There were claims that MPs had been reduced to tears at being forced to abide by the rules.
Oh, my heart just bleeds. Fucking sooks, if you can't stand the heat get out of the Commons. You're not in fucking chains in there. If it's so tough take the Chiltern Hundreds and piss off.
During the debate, MPs singled out individual members of Ipsa’s staff for criticism, accusing them of fostering suspicion and leaking stories to the Press. Other officials were described as “remote” and “obstinate”.
...
While the debate was still ongoing, Sir Ian Kennedy, the head of Ipsa, issued a statement rejecting as “categorically untrue” allegations by Ann Clwyd, a former chairman of the Parliamentary Labour Party, that the watchdog had leaked stories to the Press.
Saying that details of expenses claims had been released only following a freedom of information request, he added: "I regret deeply, as will many, such attempts to undermine the professional integrity of members of my organisation."
Not the only thing Ann Clwyd was moaning about. I had a brief look at this debate in Hansard and just before saying the information was leaked to the presss Ann Clwyd saying this:
The story in The Times said that one MP had had a claim for £338 for a shredder refused. Why on earth was he refused that for a shredder? We all use shredders; we often have to shred correspondence, for example.
Well, Ann, possibly it might have been refused because £338 is a lot of fucking money for a shredder. Of course he needs to be able to shred correspondence but if he can't find a machine for half that much then future correspondence might be along the lines of, "Why the fuck are you so profligate with our money, you inept wanker?" As I've explained already, nobody is saying he may not have a shredder and expense it. Nobody - nobody reasonable, anyway - has ever said that MPs can't have what they need for the job they do any more than past employers of mine expected me to bounce up, down and around the British Isles paying for all the fuel, flights and accommodation out of my own pocket.
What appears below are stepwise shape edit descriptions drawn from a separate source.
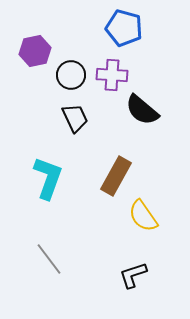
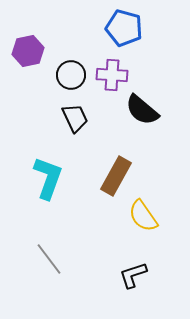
purple hexagon: moved 7 px left
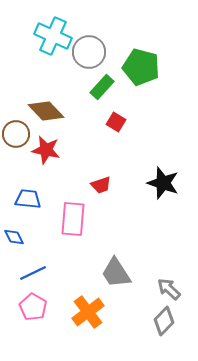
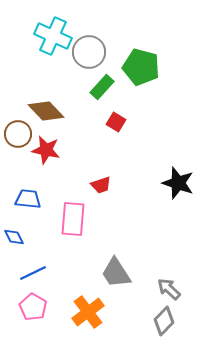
brown circle: moved 2 px right
black star: moved 15 px right
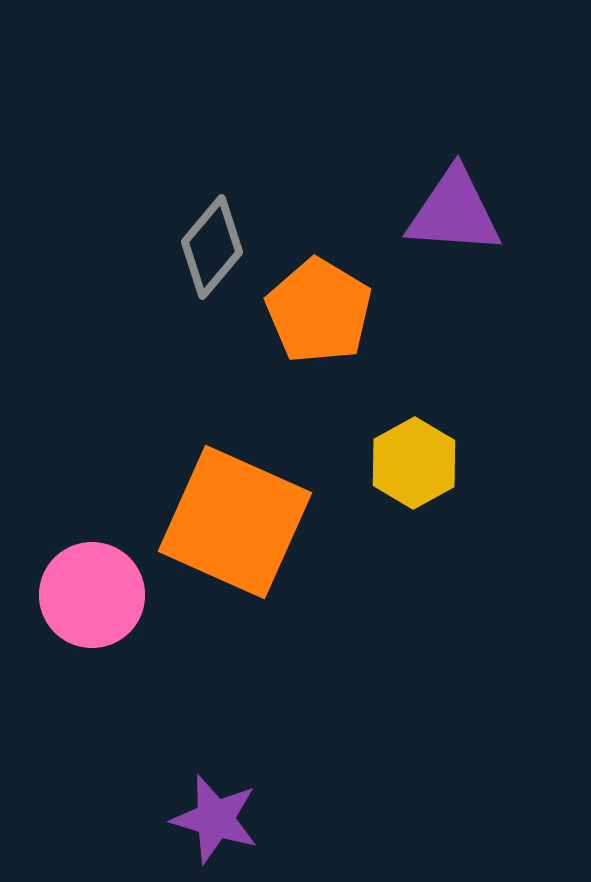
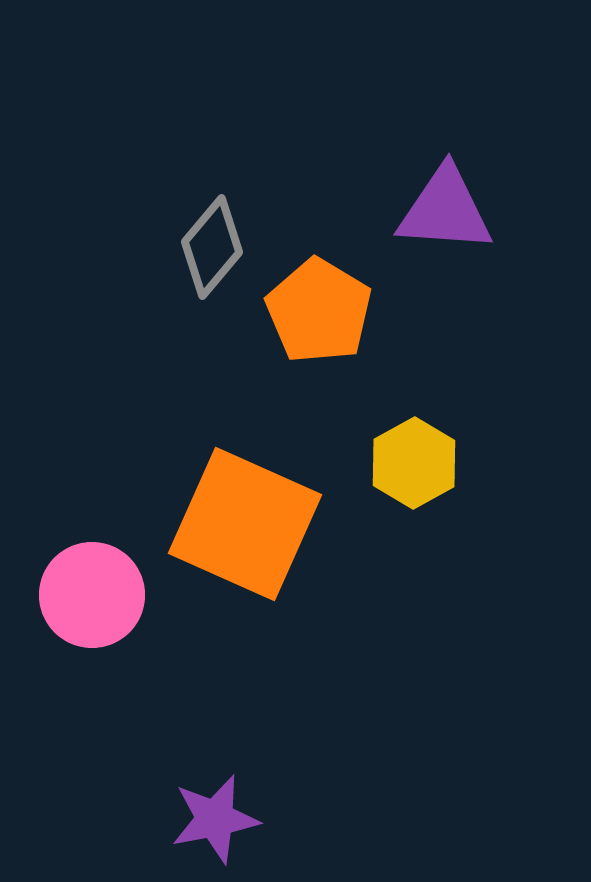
purple triangle: moved 9 px left, 2 px up
orange square: moved 10 px right, 2 px down
purple star: rotated 28 degrees counterclockwise
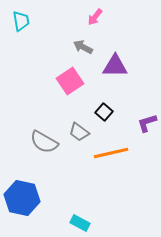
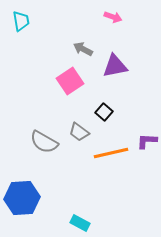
pink arrow: moved 18 px right; rotated 108 degrees counterclockwise
gray arrow: moved 2 px down
purple triangle: rotated 12 degrees counterclockwise
purple L-shape: moved 18 px down; rotated 20 degrees clockwise
blue hexagon: rotated 16 degrees counterclockwise
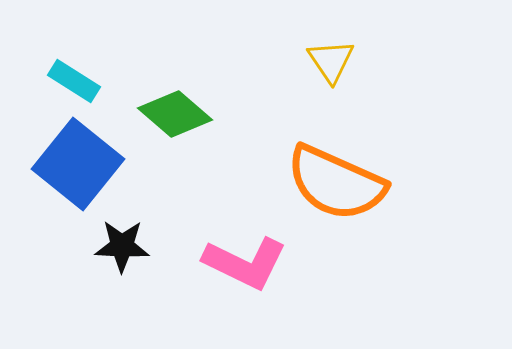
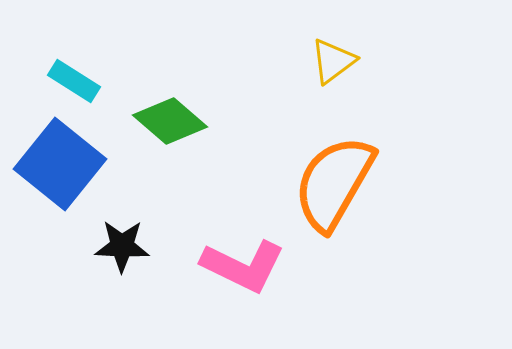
yellow triangle: moved 2 px right; rotated 27 degrees clockwise
green diamond: moved 5 px left, 7 px down
blue square: moved 18 px left
orange semicircle: moved 2 px left; rotated 96 degrees clockwise
pink L-shape: moved 2 px left, 3 px down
No caps on spending, no allowances made, no limits imposed, just the simple and fair requirement that I could justify every line and the understanding that I might well not be reimbursed if I couldn't.

In that respect the MPs have a point. IPSA is a sticking plaster solution as a result of a knee-jerk reaction. Many bloggers were sceptical and felt that it may as well have been called YAFQ (Yet Another Fucking Quango), and so it seems it is. It is over complex and it probably is unfair to parliamentarians - there's no question in my mind that it isn't fair to the taxpayers when once again the receipts are not being made available. But what makes me more than a little suspicious of the MPs' motives - aside from the point that at five hours this debate was apparently worth spending five times as much time on as one about the fighting in Afghanistan - is that if they genuinely wanted simplicity and fairness they should be advocating scrapping IPSA altogether and replacing Gordon Brown's Heath Robinson effort with something very close to what is the norm in the real world, preferably with full disclosure of all receipts and invoices by making them available online to anyone who wants to look along with the reasons given for the purchase. For example:

32nd of Gloom 2010 - 15 sheet x-cut wheeled shredder with bin from Staples, for destruction of private correspondence from constituents etc.*
£140 + VAT (receipt attached, PDF copy forwarded for online publication)

See? And millions of people do that week in, week out. What's so fucking hard about it? Where's the complexity? Where's the unfairness?

'Kinell!


* Yes, I deliberately chose one that was half the price after VAT that the unnamed MP tried to claim for, but sounded like it would still suit a small office with a light but fairly constant amount of shredding to do. I also found one that was similarly specced but more than twice as much. Took about fifteen minutes light surfing for both of them.